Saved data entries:
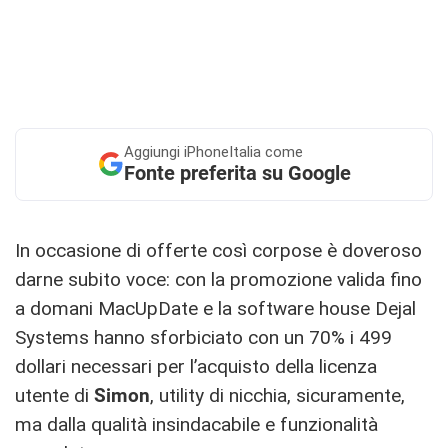
Aggiungi
iPhoneItalia come
Fonte preferita su Google
In occasione di offerte così corpose è doveroso
darne subito voce: con la promozione valida fino
a domani MacUpDate e la software house Dejal
Systems hanno sforbiciato con un 70% i 499
dollari necessari per l’acquisto della licenza
utente di
Simon
, utility di nicchia, sicuramente,
ma dalla qualità insindacabile e funzionalità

Exercise goal ▸ Repeat the lines above, from the one containing "dollari necessari per" to the final line, word for word and with nothing else.

Response ▸
dollari necessari per l’acquisto della licenza
utente di
Simon
, utility di nicchia, sicuramente,
ma dalla qualità insindacabile e funzionalità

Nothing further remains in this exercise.